LIN-42, the Caenorhabditis elegans PERIOD homolog, negatively regulates microRNA transcription.

During C. elegans development, microRNAs (miRNAs) function as molecular switches that define temporal gene expression and cell lineage patterns in a dosage-dependent manner. It is critical, therefore, that the expression of miRNAs be tightly regulated so that target mRNA expression is properly controlled. The molecular mechanisms that function to optimize or control miRNA levels during development are unknown. Here we find that mutations in lin-42, the C. elegans homolog of the circadian-related period gene, suppress multiple dosage-dependent miRNA phenotypes including those involved in developmental timing and neuronal cell fate determination. Analysis of mature miRNA levels in lin-42 mutants indicates that lin-42 functions to attenuate miRNA expression. Through the analysis of transcriptional reporters, we show that the upstream cis-acting regulatory regions of several miRNA genes are sufficient to promote highly dynamic transcription that is coupled to the molting cycles of post-embryonic development.

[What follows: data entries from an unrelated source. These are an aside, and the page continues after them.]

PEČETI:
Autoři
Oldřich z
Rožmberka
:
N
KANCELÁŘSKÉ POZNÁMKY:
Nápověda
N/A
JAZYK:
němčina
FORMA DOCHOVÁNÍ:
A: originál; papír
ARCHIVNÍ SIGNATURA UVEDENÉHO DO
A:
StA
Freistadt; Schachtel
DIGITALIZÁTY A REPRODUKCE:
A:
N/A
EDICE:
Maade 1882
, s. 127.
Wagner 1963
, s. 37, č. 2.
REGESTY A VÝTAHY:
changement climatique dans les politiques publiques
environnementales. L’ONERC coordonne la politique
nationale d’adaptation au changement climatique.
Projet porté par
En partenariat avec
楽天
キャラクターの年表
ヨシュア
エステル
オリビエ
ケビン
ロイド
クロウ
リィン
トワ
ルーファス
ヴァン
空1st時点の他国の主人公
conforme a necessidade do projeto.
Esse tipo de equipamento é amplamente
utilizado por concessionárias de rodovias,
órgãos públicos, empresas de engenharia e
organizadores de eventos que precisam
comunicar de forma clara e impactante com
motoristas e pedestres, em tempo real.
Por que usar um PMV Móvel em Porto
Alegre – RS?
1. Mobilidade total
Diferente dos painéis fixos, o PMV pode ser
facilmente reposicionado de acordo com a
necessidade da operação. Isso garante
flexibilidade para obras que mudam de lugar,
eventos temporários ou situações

Immunoprecipitation of LIN-42 complexes indicates that LIN-42 binds the putative cis-regulatory regions of both non-coding and protein-coding genes and likely plays a role in regulating their transcription. Consistent with this hypothesis, analysis of miRNA transcriptional reporters in lin-42 mutants indicates that lin-42 regulates miRNA transcription. Surprisingly, strong loss-of-function mutations in lin-42 do not abolish the oscillatory expression patterns of lin-4 and let-7 transcription but lead to increased expression of these genes. We propose that lin-42 functions to negatively regulate the transcriptional output of multiple miRNAs and mRNAs and therefore coordinates the expression levels of genes that dictate temporal cell fate with other regulatory programs that promote rhythmic gene expression.